Give the entries back exactly, dropping each image.

Input
+ + + + +

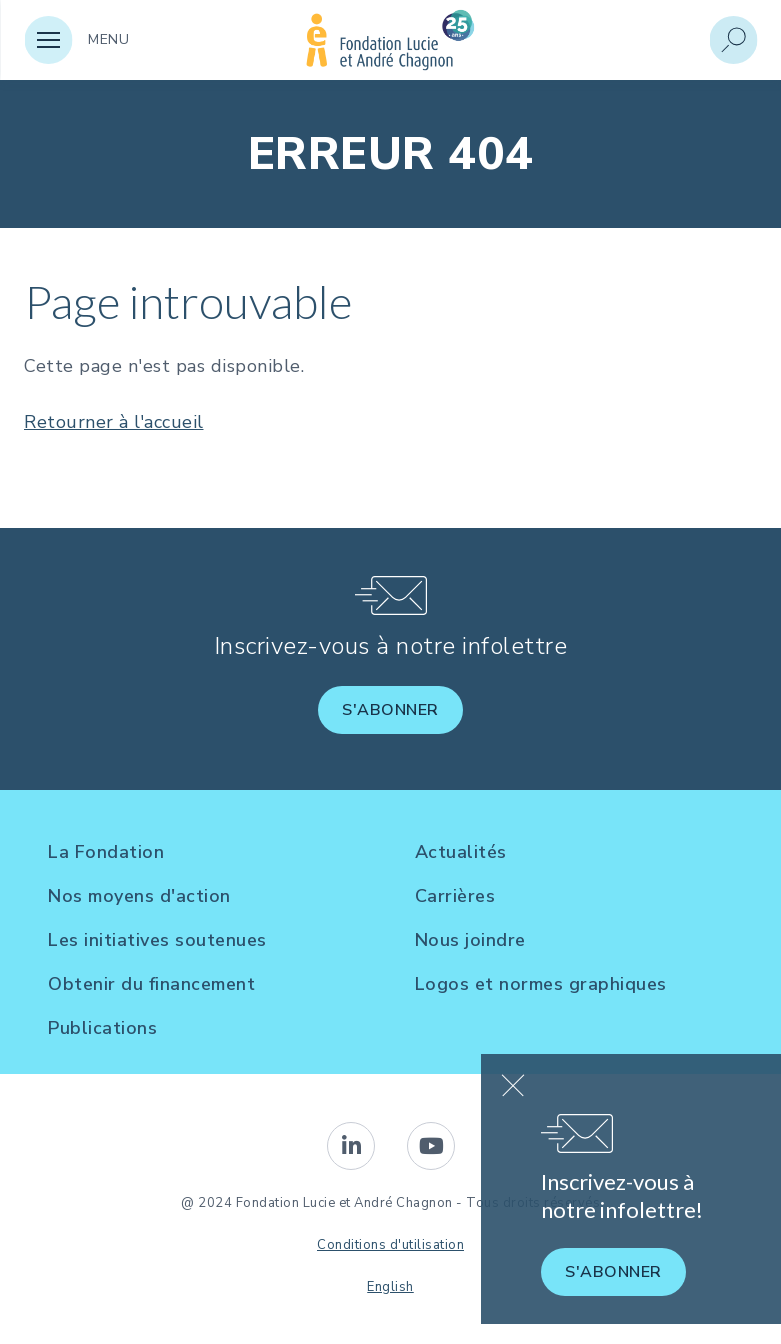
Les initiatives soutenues (157, 940)
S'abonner (390, 710)
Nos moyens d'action (139, 896)
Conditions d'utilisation (390, 1245)
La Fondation (106, 852)
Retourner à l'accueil (114, 422)
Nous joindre (470, 940)
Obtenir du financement (151, 984)
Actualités (461, 852)
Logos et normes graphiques (541, 984)
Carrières (455, 896)
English (390, 1287)
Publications (102, 1028)
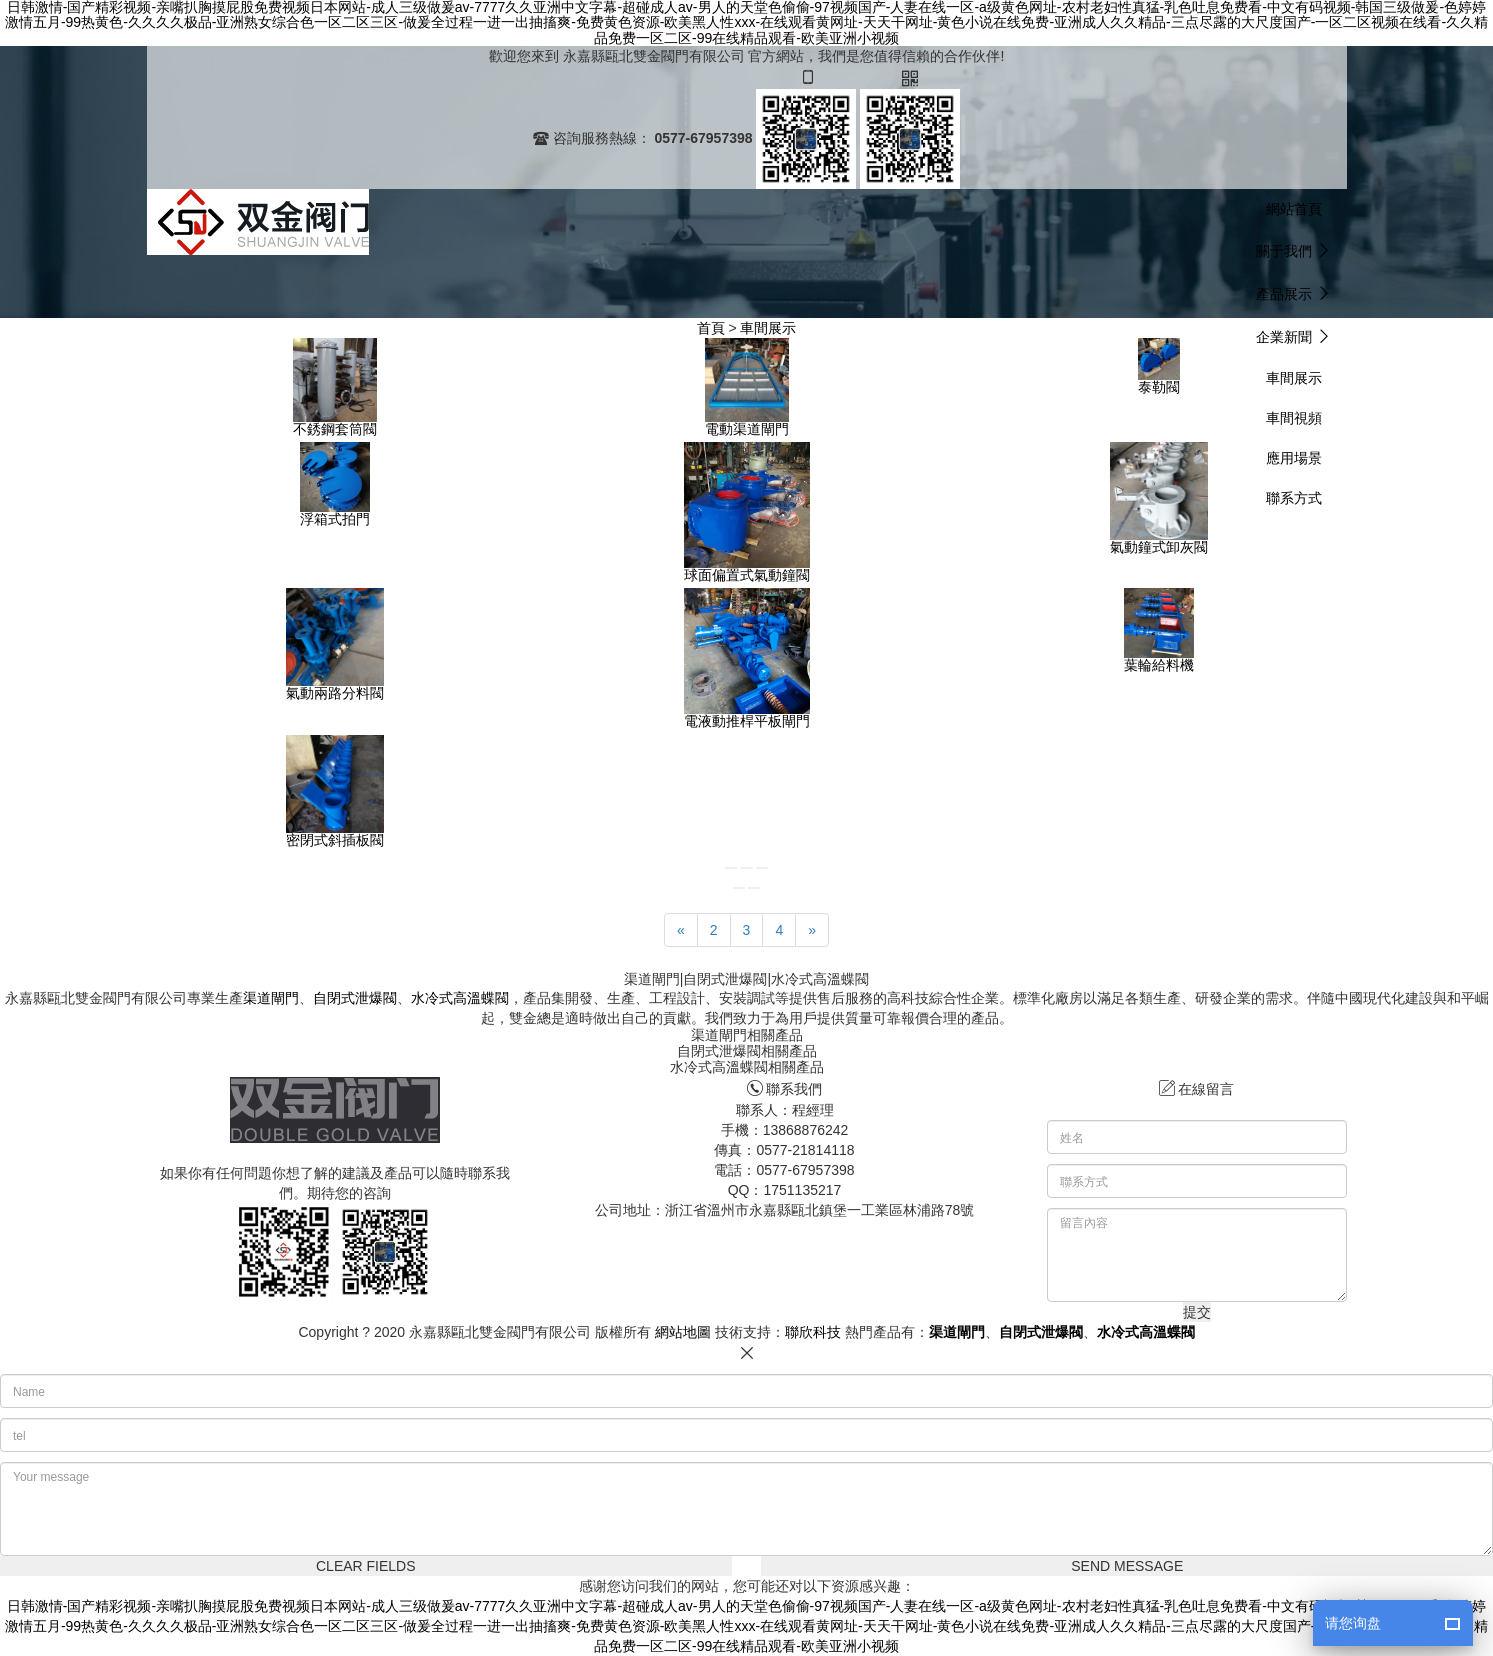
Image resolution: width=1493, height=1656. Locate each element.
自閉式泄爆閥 (355, 998)
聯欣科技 (813, 1332)
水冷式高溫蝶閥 (460, 998)
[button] (1294, 250)
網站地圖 (683, 1332)
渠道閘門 (271, 998)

+ + + + +

Solution
Les initiatives soutenues (157, 940)
S'abonner (390, 710)
Nos moyens d'action (139, 896)
Conditions d'utilisation (390, 1245)
La Fondation (106, 852)
Retourner à l'accueil (114, 422)
Nous joindre (470, 940)
Obtenir du financement (151, 984)
Actualités (461, 852)
Logos et normes graphiques (541, 984)
Carrières (455, 896)
English (390, 1287)
Publications (102, 1028)
Image resolution: width=1493, height=1656. Locate each element.
自閉式泄爆閥 (355, 998)
聯欣科技 (813, 1332)
水冷式高溫蝶閥 (460, 998)
[button] (1294, 250)
網站地圖 (683, 1332)
渠道閘門 (271, 998)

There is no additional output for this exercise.